The current forecast calls for a break on Sunday and the temperatures steadily declining. Of course, when the highs are the forecast 107 for Friday, even the low 90s in a few days, seem like a relief.
Still, though, the ongoing heat has had an impact.
The city of North Little Rock opened up a cooling center that will remain open through Saturday.
School districts across the state are also pushing back high school football kickoffs as the regular season opens Friday.
The home games at Maumelle and North Little Rock have both been pushed back to 8 p.m., as has the Central Arkansas Christian game at Lonoke.
Bobby Swofford, the Assistant Executive Director at the Arkansas Activities Association said delaying start times was up to the individual districts as the AAA's policy was to leave delays for heat-related reasons up to the schools.
That's not the case for practices where coaches use Wet Bulb Globe Temperatures, or WBGT, as guidelines.
WBGT UNDER 82.0: Normal activities. Provide separate rest breaks each hour of practice. Breaks should equal 10 minutes per hour.
WBGT 82.0 - 86.9: Use discretion for intense or prolonged exercise; watch at-risk players carefully; Provide at least three separate rest breaks each hour for a minimum of 4 minutes in duration for each.
WBGT 87.0 - 89.9: Maximum length of participation within this range is 2 hours.; Football: players restricted to helmet, shoulder pads, and shorts during practice, protective equipment must be removed for conditioning activities.; All Sports: there must be 20 minutes of rest breaks distributed throughout the hour of participation.
WBGT 90.0 - 92.0: Maximum length of participation with this range is 1 hour.; Football: no protective equipment may be worn. no conditioning activities.; All Sports: there must be 30 minutes of rest breaks distributed throughout the hour of participation.
WBGT OVER 92: No outdoor workouts. Delay practice until a cooler WBGT level is reached.
The difference between the WBGT and the heat index has to do with the humidity, said a forecaster with the National Weather Service in North Little Rock.
"The wet bulb temperature is a heavily weighted component ... and is an indication of how much humidity is present," they said on the NWS site. "[It] means there is a lot of humidity (and a very uncomfortable situation), and it does not have to be hot to make this happen."
indeed, at 9 a.m. this morning, the WBGT in Little Rock was 85, and the heat index was 100. But the numbers aren't a perfect comparison, because they take other local conditions into account.
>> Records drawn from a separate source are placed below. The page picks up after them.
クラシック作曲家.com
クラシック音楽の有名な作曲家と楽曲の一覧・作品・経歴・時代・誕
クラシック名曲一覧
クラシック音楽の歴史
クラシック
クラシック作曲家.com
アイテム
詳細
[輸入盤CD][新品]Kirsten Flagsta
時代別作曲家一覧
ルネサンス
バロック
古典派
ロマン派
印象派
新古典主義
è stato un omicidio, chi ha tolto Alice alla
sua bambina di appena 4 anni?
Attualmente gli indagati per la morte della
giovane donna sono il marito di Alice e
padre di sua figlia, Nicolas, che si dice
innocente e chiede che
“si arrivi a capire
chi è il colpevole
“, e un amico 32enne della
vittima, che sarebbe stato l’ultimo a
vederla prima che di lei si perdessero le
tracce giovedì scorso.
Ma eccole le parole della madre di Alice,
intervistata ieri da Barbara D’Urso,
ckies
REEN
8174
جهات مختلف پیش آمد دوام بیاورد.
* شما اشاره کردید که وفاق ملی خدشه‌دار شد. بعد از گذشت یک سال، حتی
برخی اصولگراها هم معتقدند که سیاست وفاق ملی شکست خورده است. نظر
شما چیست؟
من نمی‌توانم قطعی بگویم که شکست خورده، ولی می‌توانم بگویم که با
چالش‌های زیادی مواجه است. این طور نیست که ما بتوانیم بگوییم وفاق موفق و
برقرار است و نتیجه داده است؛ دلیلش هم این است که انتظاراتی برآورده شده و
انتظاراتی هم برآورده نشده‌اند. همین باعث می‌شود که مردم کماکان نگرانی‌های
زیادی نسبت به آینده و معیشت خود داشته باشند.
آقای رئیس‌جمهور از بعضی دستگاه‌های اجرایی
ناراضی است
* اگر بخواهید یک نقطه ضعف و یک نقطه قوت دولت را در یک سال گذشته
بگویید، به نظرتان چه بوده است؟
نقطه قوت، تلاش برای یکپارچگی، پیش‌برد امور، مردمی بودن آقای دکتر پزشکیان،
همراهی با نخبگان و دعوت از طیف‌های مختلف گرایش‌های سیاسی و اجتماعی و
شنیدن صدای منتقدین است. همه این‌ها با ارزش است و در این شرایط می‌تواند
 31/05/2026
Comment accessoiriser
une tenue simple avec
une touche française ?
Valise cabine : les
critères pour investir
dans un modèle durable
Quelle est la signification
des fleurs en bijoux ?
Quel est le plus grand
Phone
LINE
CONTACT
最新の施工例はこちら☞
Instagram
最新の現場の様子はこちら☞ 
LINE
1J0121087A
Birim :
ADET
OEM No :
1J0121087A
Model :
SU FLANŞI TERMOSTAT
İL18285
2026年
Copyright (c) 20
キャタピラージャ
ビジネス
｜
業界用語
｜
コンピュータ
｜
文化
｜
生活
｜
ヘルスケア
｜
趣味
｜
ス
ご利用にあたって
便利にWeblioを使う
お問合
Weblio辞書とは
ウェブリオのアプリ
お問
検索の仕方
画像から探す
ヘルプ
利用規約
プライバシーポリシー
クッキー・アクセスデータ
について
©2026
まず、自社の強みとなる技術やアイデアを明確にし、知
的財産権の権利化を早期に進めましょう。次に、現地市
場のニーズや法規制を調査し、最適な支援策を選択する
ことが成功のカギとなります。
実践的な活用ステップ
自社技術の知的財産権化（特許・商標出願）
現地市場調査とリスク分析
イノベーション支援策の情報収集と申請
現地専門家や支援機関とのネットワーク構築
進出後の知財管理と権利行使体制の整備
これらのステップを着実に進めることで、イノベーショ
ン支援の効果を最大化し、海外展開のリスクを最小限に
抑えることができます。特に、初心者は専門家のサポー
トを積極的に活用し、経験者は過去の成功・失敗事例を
So while the WBGT in West Memphis was also 85, the heat index there was 95.
The NWS office also developed an experimental forecasting tool to predict the WBGT across the state and it isn't hard to see why football is getting a later start.
All of Arkansas is between 82 and 87 WBGT, with most of Pulaski County at 86 or in the high range. For football practice, it would mean helmet, shoulder pads, and shorts during practice.
The coaches are also adjusting to the heat, along with the players.
"The Heat is a scary opponent right now," said North Little Rock coach Clint Reed. "It is the first 'team' we have to line up against. It has changed the way we do things for sure."
Maumelle coach Brian Maupin said he delegated monitoring the heat.
"We have a phenomenal [Physical Therapist] Dylan Thompson," Maupin said. "He makes sure we're taking amazing care of our players, and monitors the wet bulb carefully for us."
Maupin said the weather was just another thing to overcome, but "we´re used to a challenge and excited to rise above adversity."